“Siiip. Gue takut loe jual bukunya. Hehehe.” canda Sera. Inilah sikap Sera yang selalu membuatnya bingung.
“Hahaha. Gue gak segitu susahnya kali, sampai jual buku loe buat makan.” balas Rio dengan tidak lupa menambah emoticon “tertawa”. Akhirnya sampai larut malam, Rio dan Sera asyik ber-BBm-an.
“Hahaha. Ada-ada saja loe ini, Yo. Yo, gue tidur dulu ya. Gak terasa udah sampai jam segini kita BBMan.” Seperti biasa Sera yang menutup chat BBM mereka, yang selalu dijawab Rio, “Oke, Ser. Good Night. Have a nice dream.”

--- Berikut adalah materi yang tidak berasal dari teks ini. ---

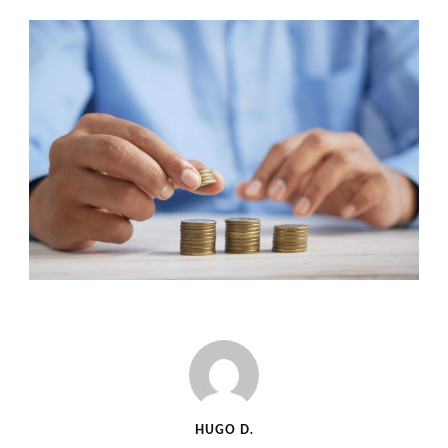
HUGO D.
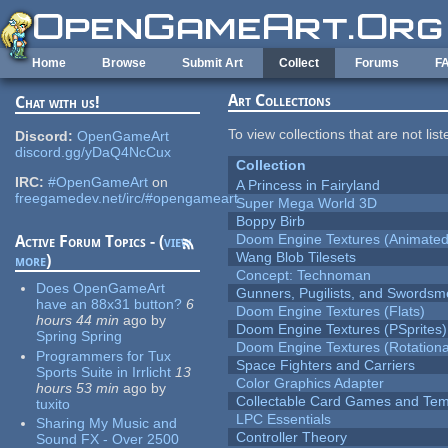
Skip to main content
Home
Browse
Submit Art
Collect
Forums
F
Art Collections
Chat with us!
To view collections that are not lis
Discord:
OpenGameArt
discord.gg/yDaQ4NcCux
Collection
IRC:
#OpenGameArt
on
A Princess in Fairyland
freegamedev.net/irc/#opengameart
Super Mega World 3D
Boppy Birb
Doom Engine Textures (Animated
Active Forum Topics - (
view
Wang Blob Tilesets
more
)
Concept: Technoman
Does OpenGameArt
Gunners, Pugilists, and Swords
have an 88x31 button?
6
Doom Engine Textures (Flats)
hours 44 min
ago
by
Doom Engine Textures (PSprites)
Spring Spring
Doom Engine Textures (Rotationa
Programmers for Tux
Space Fighters and Carriers
Sports Suite in Irrlicht
13
Color Graphics Adapter
hours 53 min
ago
by
Collectable Card Games and Tem
tuxito
LPC Essentials
Sharing My Music and
Controller Theory
Sound FX - Over 2500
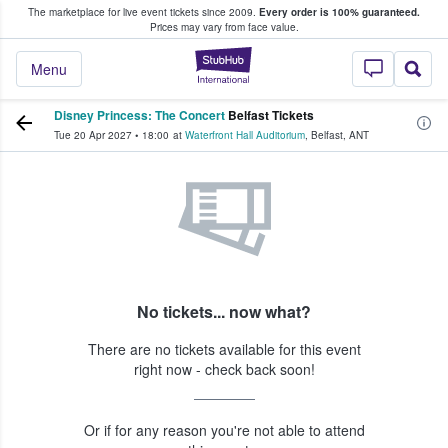
The marketplace for live event tickets since 2009.
Every order is 100% guaranteed.
e Fans Buy & Sell Tickets
Prices may vary from face value.
StubHub – Where F
Menu
Disney Princess: The Concert
Belfast Tickets
Tue 20 Apr 2027
•
18:00
at
Waterfront Hall Auditorium
,
Belfast
,
ANT
No tickets... now what?
There are no tickets available for this event
right now - check back soon!
Or if for any reason you're not able to attend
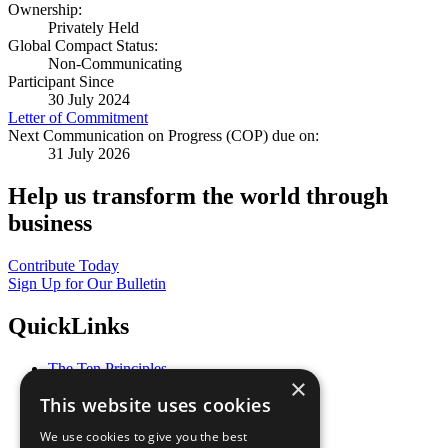
Ownership:
Privately Held
Global Compact Status:
Non-Communicating
Participant Since
30 July 2024
Letter of Commitment
Next Communication on Progress (COP) due on:
31 July 2026
Help us transform the world through
business
Contribute Today
Sign Up for Our Bulletin
QuickLinks
The Ten Principles
×
Sustainable Development Goals
This website uses cookies
Our Participants
All Our Work
We use cookies to give you the best
What You Can Do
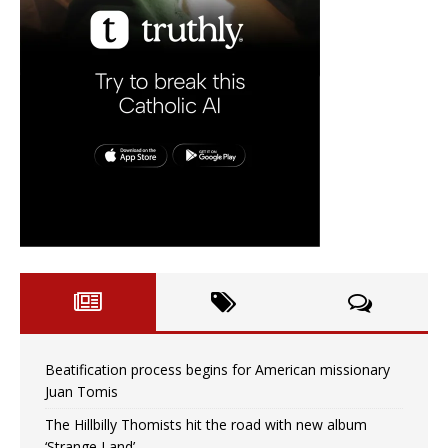
Beatification process begins for American missionary
Juan Tomis
The Hillbilly Thomists hit the road with new album
‘Strange Land’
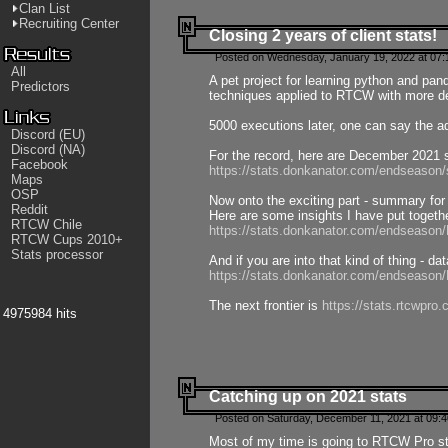
Clan List
Recruiting Center
Closing 2 years of client stats!
Posted on Wednesday, January 19, 2022 at 07:
All
A pet project for learning python and pa
Predictors
techniques applied to RTCW with more deta
5000 executions later, one can say the a
Discord (EU)
Discord (NA)
For the record, here are December 2021 s
Facebook
https://stats.donkanator.com/endseason
Maps
OSP
Now onto the exciting part - summary for
Reddit
Here are some insights I have put togeth
RTCW Chile
https://stats.donkanator.com/endseaso
RTCW Cups 2010+
Stats processor
And if you are into that kind of thing - d
https://stats.donkanator.com/endseaso
The next frontier is
https://stats.rtcwpro
4975984 hits
Catching up on 2021 stats
Posted on Saturday, December 11, 2021 at 09:
Most of my time is going to RTCW Pro s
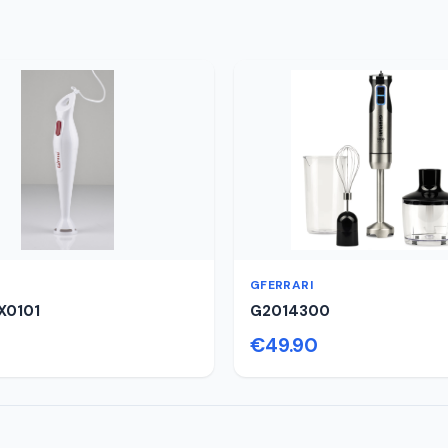
GFERRARI
X0101
G2014300
€49.90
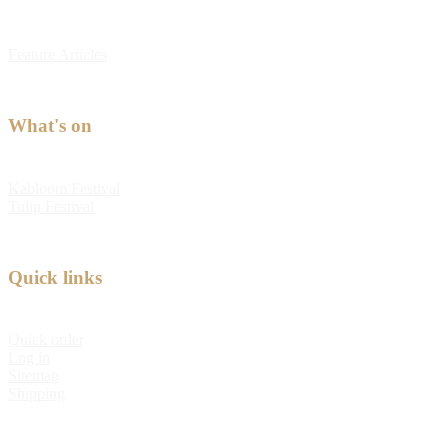
Feature Articles
What's on
Kabloom Festival
Tulip Festival
Quick links
Quick order
Log in
Sitemap
Shipping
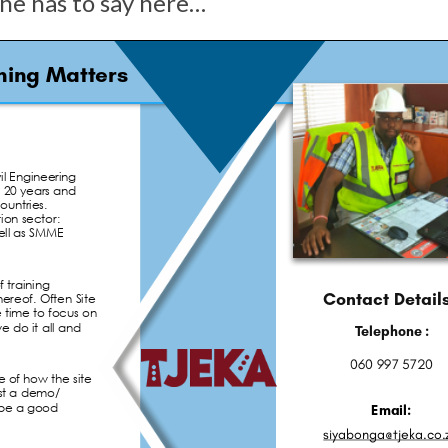
 he has to say here…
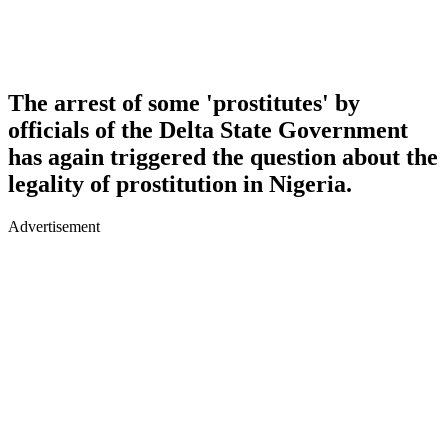
The arrest of some 'prostitutes' by
officials of the Delta State Government
has again triggered the question about the
legality of prostitution in Nigeria.
Advertisement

“Good night. Have a nice dream too.” balas Sera kemudian dan diikuti senyuman Rio seperti biasanya. Dia kembali mengingat kata sahabat-sahabatnya, apa mungkin mereka benar? Apa mungkin gue harus menembak Sera sekali lagi? Secara langsung?
* * *
Nazar duduk santai sembari menikmati kopi di teras kamar Hadi. Sore ini hanya dia sendiri yang datang ke rumah Hadi, ketiga sahabatnya yang lain lagi ada kesibukan masing-masing. Nazar sangat menikmati suasana di teras kamar sahabatnya ini. Kamarnya yang berada di lantai dua itu tepat menghadap sawah warga yang membentang di belakang rumahnya. Beruntung keluarganya Hadi dapat rumah di sini, lingkungan yang nyaman seperti ini sudah sangat jarang didapatkan di Kota Jakarta yang dimana-mana sudah penuh dengan “hutan beton”. Selain karena lingkungannya yang nyaman, Nazar dan yang lain juga betah untuk singgah berlama-lama di rumah Hadi karena ibunya selalu menyediakan cemilan yang membuat perut mereka “bahagia”. Seperti hari ini, ibunya Hadi menyediakan kopi dan kue buatannya untuk dinikmati.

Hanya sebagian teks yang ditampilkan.